Amurath to Amurath est émaillé de ses annotations géopolitiques et ethniques. Nous y retrouvons tous les éléments qui ont fait l’histoire et l’actualité (tragiques) de cette région tout au long du XXe siècle.

Quelles circonstances vous ont-elles amené à traduire cet ouvrage de Gertrude Bell en français ?
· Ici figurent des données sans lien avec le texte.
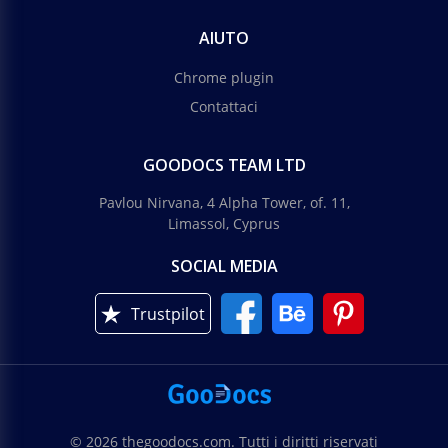
AIUTO
Chrome plugin
Contattaci
GOODOCS TEAM LTD
Pavlou Nirvana, 4 Alpha Tower, of. 11,
Limassol, Cyprus
SOCIAL MEDIA
Trustpilot
© 2026 thegoodocs.com. Tutti i diritti riservati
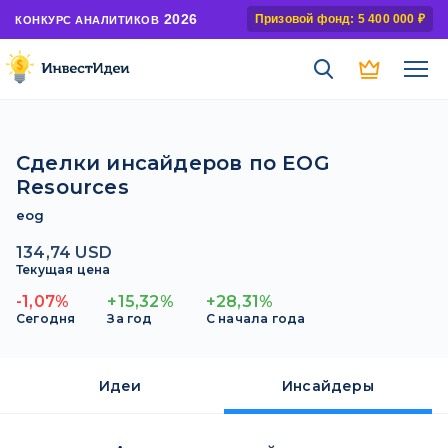
2026
Призовой фонд: 5 400 000 ₽
КОНКУРС АНАЛИТИКОВ
Сделки инсайдеров по EOG
Resources
eog
134,74 USD
Текущая цена
-1,07%
+15,32%
+28,31%
Сегодня
За год
С начала года
Идеи
Инсайдеры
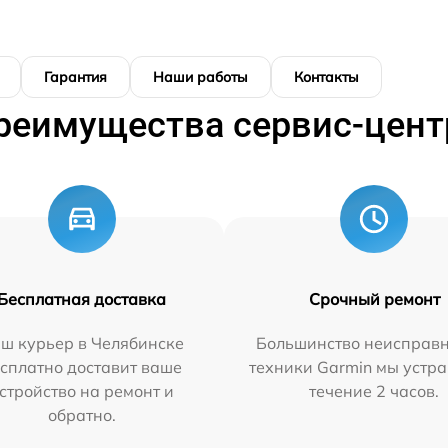
Гарантия
Наши работы
Контакты
реимущества сервис-цент
Бесплатная доставка
Срочный ремонт
ш курьер в Челябинске
Большинство неисправн
сплатно доставит ваше
техники Garmin мы устра
стройство на ремонт и
течение 2 часов.
обратно.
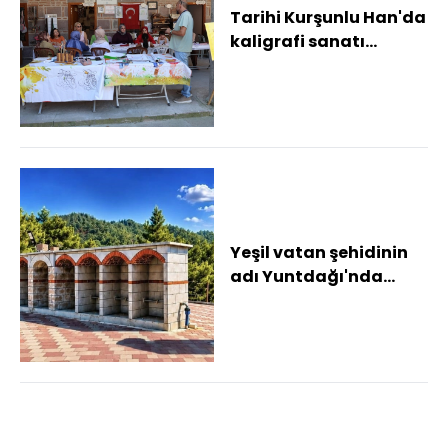
Tarihi Kurşunlu Han'da
kaligrafi sanatı
yeniden hayat buldu
Yeşil vatan şehidinin
adı Yuntdağı'nda
ölümsüzleştirildi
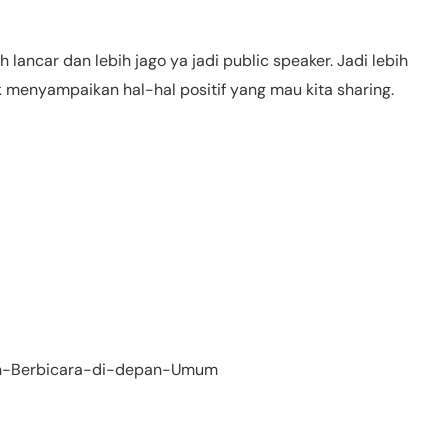
 lancar dan lebih jago ya jadi public speaker. Jadi lebih
enyampaikan hal-hal positif yang mau kita sharing.
an-Berbicara-di-depan-Umum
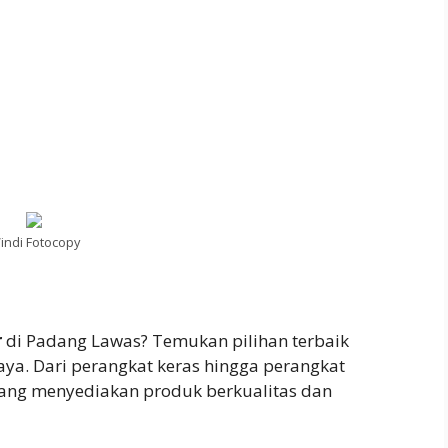
indi Fotocopy
r
di Padang Lawas? Temukan pilihan terbaik
aya. Dari perangkat keras hingga perangkat
yang menyediakan produk berkualitas dan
Romantisme, mythe biblique (le désert dans sa pureté impitoyable), mythe chevaleresque (naissance des empires et des nations) : le film Lawrence d’Arabie m’avait fasciné (je devais avoir 7 ans) et n’est jamais sorti de mon imaginaire. A mes 50 ans, j’ai lu l’ouvrage de Sir Lawrence Seven pillars of wisdom, ce qui a renouvelé et approfondi ma fascination originelle ; et allez savoir pourquoi j’ai remarqué (une seule mention dans son texte) le nom de Miss Bell, qui m’a aussitôt intrigué. Je suis alors tombé sur une biographie française qui venait d’être publiée L’Amazone du désert, nouveau choc, j’ai aussitôt cherché un de ses ouvrages, mais rien n’était publié en français. J’ai commandé et lu Amurath to Amurath, qui a été un ultime choc et un émerveillement…
Nous sommes dans les années 2010, et je me décide à traduire l’ouvrage pour tous les francophones (intéressés par les personnages extraordinaires et le Moyen-Orient), trouvant profondément injuste que cette femme exceptionnelle fut ignorée chez nous : elle avait été celle qui avait formé Lawrence et ses comparses du Bureau Arabe du Caire, et semblait restée dans l’ombre du grand héros, à tout le moins dans le monde francophone.
Par ailleurs, les échos de Amurath to Amurath résonnent puissamment dans l’actualité tragique que nous connaissons tous aujourd’hui.

Patrick Vautrain

Publié le 16/07/2021


Patrick Vautrain est diplômé en langues étrangères.